PROMPT:
When you repeat the material, keep each line exact and omit the pictures.

---------- DATASET ENTRIES ----------

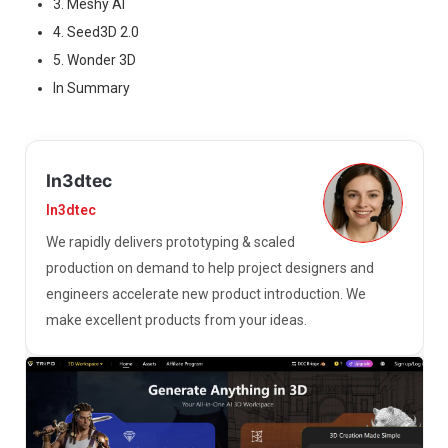
3. Meshy AI
4. Seed3D 2.0
5. Wonder 3D
In Summary
In3dtec
In3dtec
We rapidly delivers prototyping & scaled
production on demand to help project designers and
engineers accelerate new product introduction. We
make excellent products from your ideas.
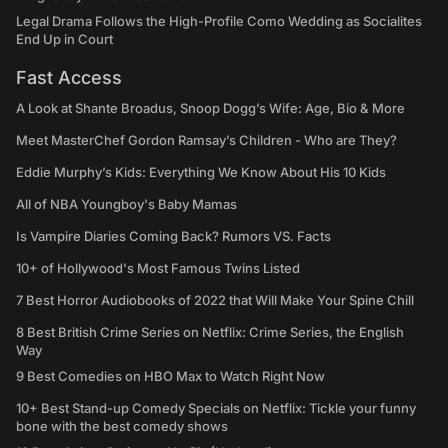
Legal Drama Follows the High-Profile Como Wedding as Socialites
End Up in Court
Fast Access
A Look at Shante Broadus, Snoop Dogg’s Wife: Age, Bio & More
Meet MasterChef Gordon Ramsay’s Children - Who are They?
Eddie Murphy’s Kids: Everything We Know About His 10 Kids
All of NBA Youngboy's Baby Mamas
Is Vampire Diaries Coming Back? Rumors VS. Facts
10+ of Hollywood's Most Famous Twins Listed
7 Best Horror Audiobooks of 2022 that Will Make Your Spine Chill
8 Best British Crime Series on Netflix: Crime Series, the English
Way
9 Best Comedies on HBO Max to Watch Right Now
10+ Best Stand-up Comedy Specials on Netflix: Tickle your funny
bone with the best comedy shows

----------

WRITTEN RESPONSE:
3. Meshy AI
4. Seed3D 2.0
5. Wonder 3D
In Summary
In3dtec
In3dtec
We rapidly delivers prototyping & scaled
production on demand to help project designers and
engineers accelerate new product introduction. We
make excellent products from your ideas.
Legal Drama Follows the High-Profile Como Wedding as Socialites
End Up in Court
Fast Access
A Look at Shante Broadus, Snoop Dogg’s Wife: Age, Bio & More
Meet MasterChef Gordon Ramsay’s Children - Who are They?
Eddie Murphy’s Kids: Everything We Know About His 10 Kids
All of NBA Youngboy's Baby Mamas
Is Vampire Diaries Coming Back? Rumors VS. Facts
10+ of Hollywood's Most Famous Twins Listed
7 Best Horror Audiobooks of 2022 that Will Make Your Spine Chill
8 Best British Crime Series on Netflix: Crime Series, the English
Way
9 Best Comedies on HBO Max to Watch Right Now
10+ Best Stand-up Comedy Specials on Netflix: Tickle your funny
bone with the best comedy shows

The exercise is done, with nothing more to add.